**EXERCISE INSTRUCTIONS:** Each record below is to be copied word for word, with pictures removed.

**EXTRACTED MATERIAL:**

● ● ● ● ●

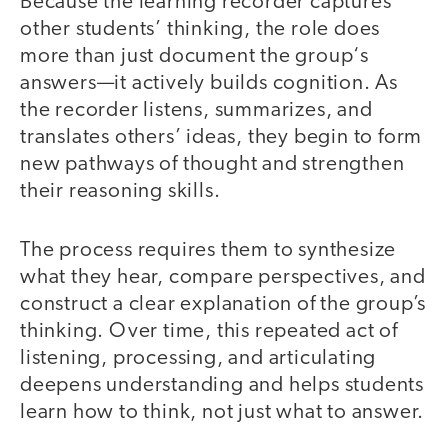
Because the learning recorder captures
other students’ thinking, the role does
more than just document the group‘s
answers—it actively builds cognition. As
the recorder listens, summarizes, and
translates others’ ideas, they begin to form
new pathways of thought and strengthen
their reasoning skills.
The process requires them to synthesize
what they hear, compare perspectives, and
construct a clear explanation of the group’s
thinking. Over time, this repeated act of
listening, processing, and articulating
deepens understanding and helps students
learn how to think, not just what to answer.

● ● ● ● ●

**WRITTEN SOLUTION:**
Because the learning recorder captures
other students’ thinking, the role does
more than just document the group‘s
answers—it actively builds cognition. As
the recorder listens, summarizes, and
translates others’ ideas, they begin to form
new pathways of thought and strengthen
their reasoning skills.
The process requires them to synthesize
what they hear, compare perspectives, and
construct a clear explanation of the group’s
thinking. Over time, this repeated act of
listening, processing, and articulating
deepens understanding and helps students
learn how to think, not just what to answer.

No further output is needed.